Allora è scomparsa la crisi per i Big petroliferi? Le valutazioni elevate delle borse sono svanite ma la differenza tra quelle Usa ed europee è  rimasta grande. Negli ultimi vent'anni le big europee sono passate da uno sconto storico del 20% rispetto a quelle Usa con uno sconto del 40%, secondo Goldman Sachs. La stessa Goldman sottolinea che “Preferiamo le opzioni più difensive, con conti economici solidi, minore sensibilità ai prezzi del petrolio e soglie di redditività basse”. Tra queste “virtuose” Shell ed Equinor. Infatti il futuro, nonostante le guerre, non sembra cosi roseo per le Big del petrolio.

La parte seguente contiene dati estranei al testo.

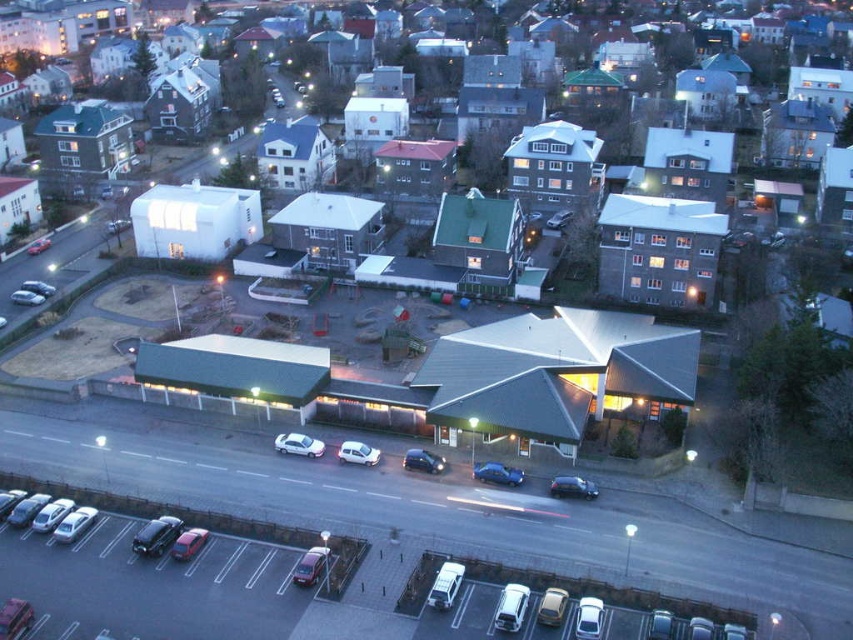 Question: Does silver metallic car at center have a smaller size compared to shiny silver car at center?

Choices:
 (A) yes
 (B) no

Answer: (A)

Question: Which point appears farthest from the camera in this image?

Choices:
 (A) (497, 515)
 (B) (567, 476)
 (C) (282, 451)

Answer: (C)

Question: Which object is the farthest from the shiny silver car at center?

Choices:
 (A) metallic silver cars at lower left
 (B) shiny black car at center
 (C) white matte car at center

Answer: (A)

Question: Which of the following is the farthest from the observer?

Choices:
 (A) silver metallic car at center
 (B) shiny blue sedan at center
 (C) metallic silver cars at lower left
 (D) shiny silver car at center

Answer: (A)

Question: Can you confirm if metallic silver cars at lower left is smaller than silver metallic car at center?

Choices:
 (A) yes
 (B) no

Answer: (B)

Question: Can you confirm if metallic silver cars at lower left is positioned to the left of white matte car at center?

Choices:
 (A) no
 (B) yes

Answer: (B)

La Cina non ha bisogno di molto più petrolio e l’Agenzia Internazionale dell'Energia prevede un'eccedenza di greggio nel 2030. Fino all'attacco iraniano e in attesa della risposta di Israele, Goldman Sachs prevedeva addirittura 60 dollari al barile nel 2025 in tre scenari: consumi cinesi ancora deboli, Donald Trump da nuovo presidente potrebbe imporre una tariffa universale del 10% su tutte le importazioni statunitensi (che ridurrebbe la domanda globale di energia) e l'OPEC decida di invertire gli attuali tagli di circa 2,2 milioni di barili al giorno. Tutti questi scenari sono plausibili indipendentemente da ciò che potrebbe succedere in Medio Oriente. L'opzione, sempre più probabile, è che l'Arabia Saudita e i suoi alleati dell'OPEC mettano fine ai tagli all'offerta.

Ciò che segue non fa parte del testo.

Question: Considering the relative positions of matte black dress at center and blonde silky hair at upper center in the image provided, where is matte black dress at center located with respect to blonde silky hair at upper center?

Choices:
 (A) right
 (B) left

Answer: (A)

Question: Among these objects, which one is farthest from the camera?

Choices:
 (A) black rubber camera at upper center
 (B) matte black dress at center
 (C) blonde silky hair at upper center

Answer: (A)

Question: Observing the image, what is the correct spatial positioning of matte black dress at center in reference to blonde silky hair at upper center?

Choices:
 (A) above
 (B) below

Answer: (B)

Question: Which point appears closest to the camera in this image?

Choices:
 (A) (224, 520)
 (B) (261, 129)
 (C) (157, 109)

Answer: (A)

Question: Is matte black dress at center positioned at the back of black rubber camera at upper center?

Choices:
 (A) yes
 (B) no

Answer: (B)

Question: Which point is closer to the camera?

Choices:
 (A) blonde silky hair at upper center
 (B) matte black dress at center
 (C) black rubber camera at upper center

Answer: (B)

Petrolio, sulle montagne russe mentre il gas cresce di prezzo

La nuova politica di Riyadh, messa in atto per spingere fuori dal mercato i produttori con costi di estrazione più elevati (i giganti Usa del fracking), porterebbe a un ulteriore ribasso sui prezzi. Senza dimenticare che le aziende occidentali del settore, con costi di estrazione relativamente alti rispetto ai petrostati del Golfo Persico troverebbero maggiore difficoltà. A fronte degli alti e bassi del greggio, il gas è rimasto stabile.

Le riserve europee per l'inverno ci sono anche se il prezzo è ora più alto del 30% rispetto all'inizio dell'anno. Le previsioni sono ribassiste per  i prossimi dieci anni. Tutto questo confermato anche da Goldman Sachs. “Pensiamo a un ciclo discendente nei mercati globali del gas che probabilmente si estenderà fino alla seconda metà di questo decennio”. Ma in ogni caso anche le più attente previsioni dipendono da quello che succederà nei prossimi giorni nel Medio oriente. Tutti gli occhi sono puntati sui cieli dell'Iran.